Is it P/F? I've been herre three years and I still don't know. The Dean say yes... but they keep track of how you do in each class. And they may or may not apply them towards AOA. And maybe you class quartile which may or may not go in your dean's letter. So I don't really know.

A car is not necessary for the first two years. However unless you want to live in the toilet that is the medical student dorm I would recommend a bike. There a great apartments in easy biking distance for cheap.

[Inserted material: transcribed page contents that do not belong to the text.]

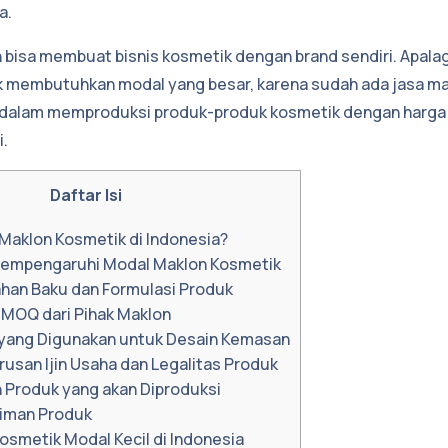
a.
n bisa membuat bisnis kosmetik dengan brand sendiri. Apalagi
ak membutuhkan modal yang besar, karena sudah ada jasa m
dalam memproduksi produk-produk kosmetik dengan harga
i.
Daftar Isi
Maklon Kosmetik di Indonesia?
Mempengaruhi Modal Maklon Kosmetik
Bahan Baku dan Formulasi Produk
 MOQ dari Pihak Maklon
 yang Digunakan untuk Desain Kemasan
usan Ijin Usaha dan Legalitas Produk
 Produk yang akan Diproduksi
riman Produk
osmetik Modal Kecil di Indonesia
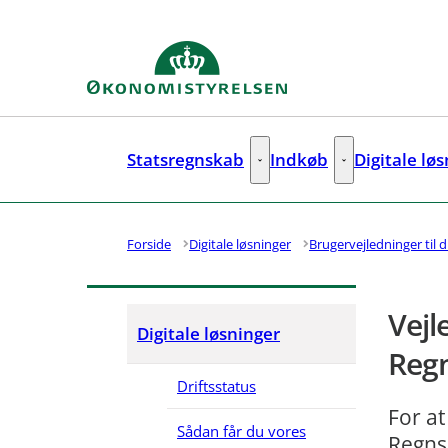
Gå til forsiden
Statsregnskab
Indkøb
Digitale lø
Statsregnskab - Flere links
Indkøb - Flere lin
Forside
Digitale løsninger
Brugervejledninger til d
Vejl
Digitale løsninger
Reg
Driftsstatus
For at
Sådan får du vores
Regns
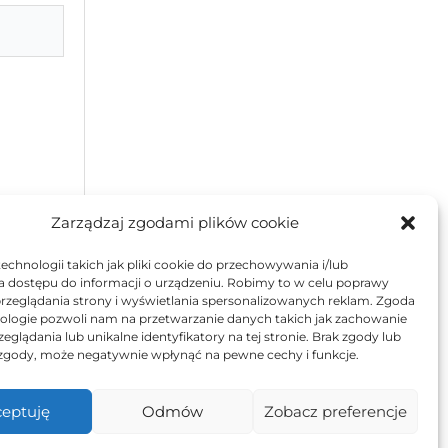
Zarządzaj zgodami plików cookie
chnologii takich jak pliki cookie do przechowywania i/lub
a dostępu do informacji o urządzeniu. Robimy to w celu poprawy
rzeglądania strony i wyświetlania spersonalizowanych reklam. Zgoda
nologie pozwoli nam na przetwarzanie danych takich jak zachowanie
eglądania lub unikalne identyfikatory na tej stronie. Brak zgody lub
Dom i ogród
zgody, może negatywnie wpłynąć na pewne cechy i funkcje.
Inspiracje
Porady
eptuję
Odmów
Zobacz preferencje
Ludzie
Technologie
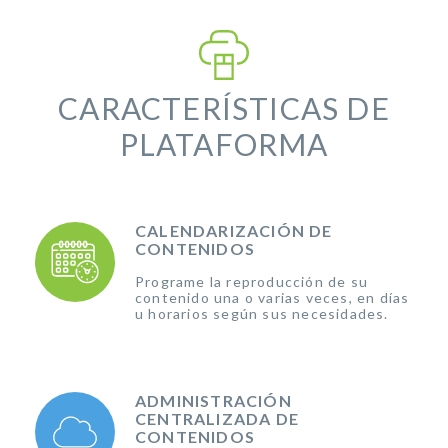
CARACTERÍSTICAS DE
PLATAFORMA
CALENDARIZACIÓN DE
CONTENIDOS
Programe la reproducción de su
contenido una o varias veces, en días
u horarios según sus necesidades.
ADMINISTRACIÓN
CENTRALIZADA DE
CONTENIDOS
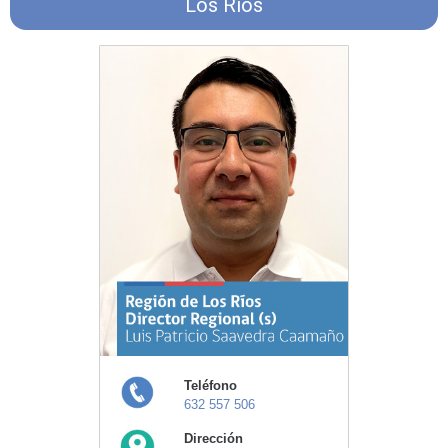
Los Ríos
Teléfono
632 557 506
Dirección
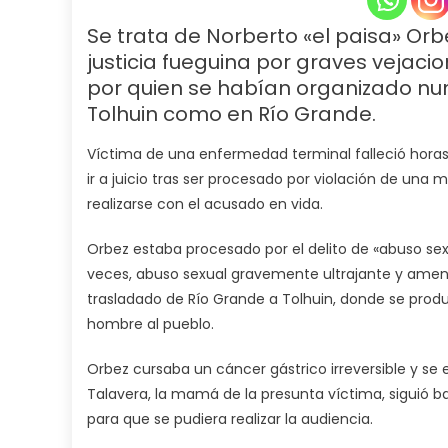
Se trata de Norberto «el paisa» Or
justicia fueguina por graves vejaci
por quien se habían organizado nu
Tolhuin como en Río Grande.
Víctima de una enfermedad terminal falleció horas 
ir a juicio tras ser procesado por violación de una
realizarse con el acusado en vida.
Orbez estaba procesado por el delito de «abuso s
veces, abuso sexual gravemente ultrajante y amen
trasladado de Río Grande a Tolhuin, donde se produj
hombre al pueblo.
Orbez cursaba un cáncer gástrico irreversible y se
Talavera, la mamá de la presunta víctima, siguió 
para que se pudiera realizar la audiencia.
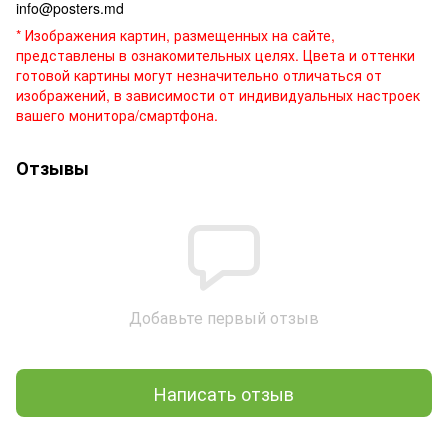
info@posters.md
* Изображения картин, размещенных на сайте,
представлены в ознакомительных целях. Цвета и оттенки
готовой картины могут незначительно отличаться от
изображений, в зависимости от индивидуальных настроек
вашего монитора/смартфона.
Отзывы
Добавьте первый отзыв
Написать отзыв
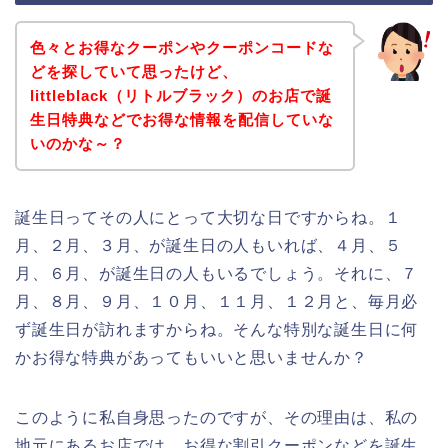
色々とお得なクーポンやクーポンコードな
どを探していて思ったけど、
littleblack（リトルブラック）のお店で誕
生日特典などでお得な情報を配信していな
いのかな～？
誕生日ってその人にとって大切な日ですからね。１
月、２月、３月、が誕生日の人もいれば、４月、５
月、６月、が誕生日の人もいるでしょう。それに、７
月、８月、９月、１０月、１１月、１２月と、毎月必
ず誕生日が訪れますからね。そんな特別な誕生日に何
かお得な特典があってもいいと思いませんか？
このように私自身思ったのですが、その理由は、私の
地元にあるお店では、お得な割引クーポンなどを誕生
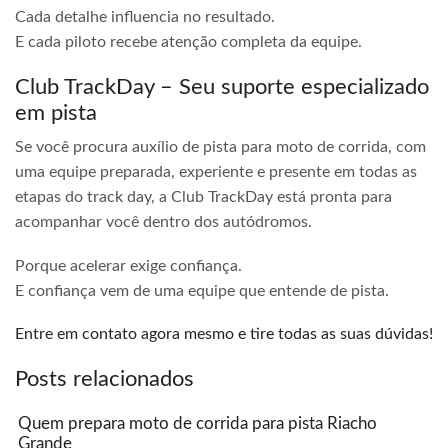
Cada detalhe influencia no resultado.
E cada piloto recebe atenção completa da equipe.
Club TrackDay – Seu suporte especializado
em pista
Se você procura auxílio de pista para moto de corrida, com
uma equipe preparada, experiente e presente em todas as
etapas do track day, a Club TrackDay está pronta para
acompanhar você dentro dos autódromos.
Porque acelerar exige confiança.
E confiança vem de uma equipe que entende de pista.
Entre em contato agora mesmo e tire todas as suas dúvidas!
Posts relacionados
Quem prepara moto de corrida para pista Riacho
Grande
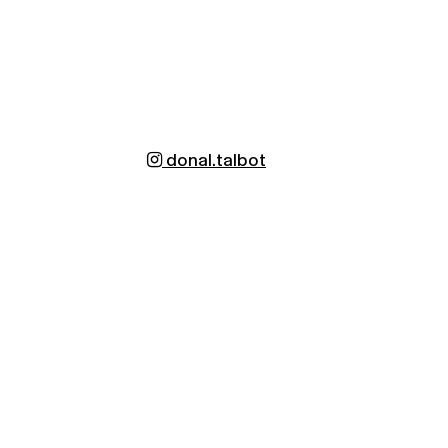
donal.talbot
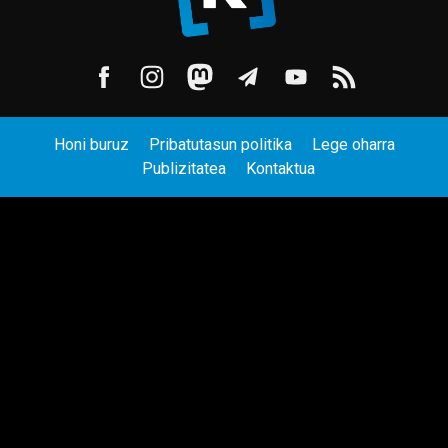
Honi buruz
Pribatutasun politika
Lege oharra
Publizitatea
Kontaktua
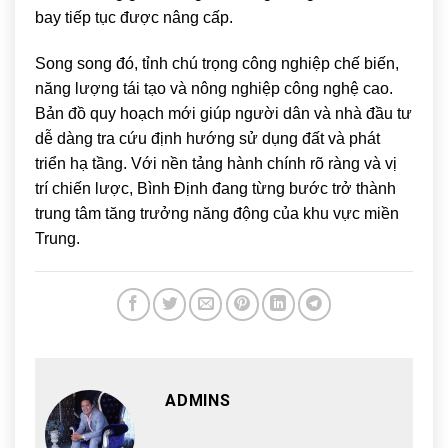
bay tiếp tục được nâng cấp.
Song song đó, tỉnh chú trọng công nghiệp chế biến,
năng lượng tái tạo và nông nghiệp công nghệ cao.
Bản đồ quy hoạch mới giúp người dân và nhà đầu tư
dễ dàng tra cứu định hướng sử dụng đất và phát
triển hạ tầng. Với nền tảng hành chính rõ ràng và vị
trí chiến lược, Bình Định đang từng bước trở thành
trung tâm tăng trưởng năng động của khu vực miền
Trung.
ADMINS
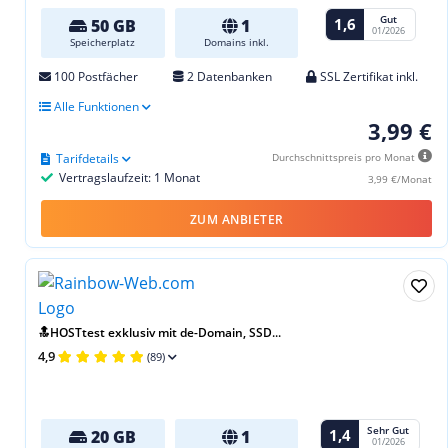
Gut
1,6
50 GB
1
01/2026
Speicherplatz
Domains inkl.
100 Postfächer
2 Datenbanken
SSL Zertifikat inkl.
Alle Funktionen
3,99 €
Tarifdetails
Durchschnittspreis pro Monat
Vertragslaufzeit: 1 Monat
3,99 €/Monat
ZUM ANBIETER
🔝HOSTtest exklusiv mit de-Domain, SSD...
4,9
(89)
Sehr Gut
1,4
20 GB
1
01/2026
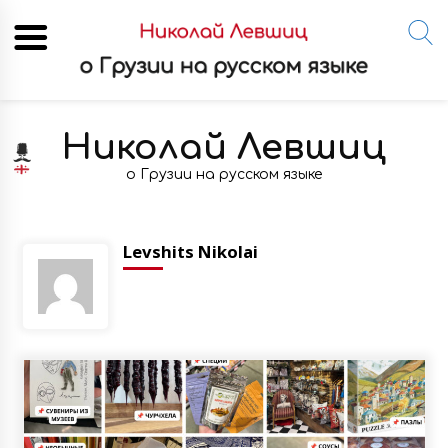
Skip
to
Николай Левшиц
content
о Грузии на русском языке
Levshits Nikolai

A car is pretty much necessary for your clinical years.

Other than Yale, I pretty sure all other P/F schools still rank you by keeping track of how well you did during your pre-clinical years
 
I'm glad you posted this: I think pre-meds should know that Tulane is the only medical school in the US that uses team-based learning modules and has students complete stupid, innane assignments like cultural competancy

Not that I don't believe you or anything, but do you have a source for that?
 
Mmmmm . . . I can't quite tell if you got the joke

Haha...well, to be honest, I had no idea you were joking. Obviously, I can tell that you're not a fan of it, but I am quite a fan of cultural competency and all that comes with it, and I figured if what you were saying was true, this would make a great potential "why tulane" interview topic.

Also, can you please go into a bit of detail about the team-based learning modules? How do they differ from something like problem-based learning?
 
Haha...well, to be honest, I had no idea you were joking. Obviously, I can tell that you're not a fan of it, but I am quite a fan of cultural competency and all that comes with it, and I figured if what you were saying was true, this would make a great potential "why tulane" interview topic.

Also, can you please go into a bit of detail about the team-based learning modules? How do they differ from something like problem-based learning?

Before I started med school, I was a fan of cultural competancy; once I was in med school, I realized cultiural competancy was stupid and a waste of time because it siphoned precious time I could have used to study for more important classes

Team-based learning and problem-based learning are the same thing.
 
I'm glad you posted this: I think pre-meds should know that Tulane is the only medical school in the US that uses team-based learning modules and has students complete stupid, innane assignments like cultural competancy

Before I started med school, I was a fan of cultural competancy; once I was in med school, I realized cultiural competancy was stupid and a waste of time because it siphoned precious time I could have used to study for more important classes

Team-based learning and problem-based learning are the same thing.

Hmm...I can name a couple US schools whose entire curriculum is PBL, not sure if that was your point.
 
Cornell really emphasized their PBL.... do people hate it? they didn't seem like they hated it.
 
TBL and PBL are different. PBL is a curriculum type that involves lots of self learning with well integrated cases and good facilitators. Team Based Learning usually is a tag-on to whatever curriculum and isn't done well enough to be useful at most schools. We have some TBL stuff and it tends to just be a waste of time.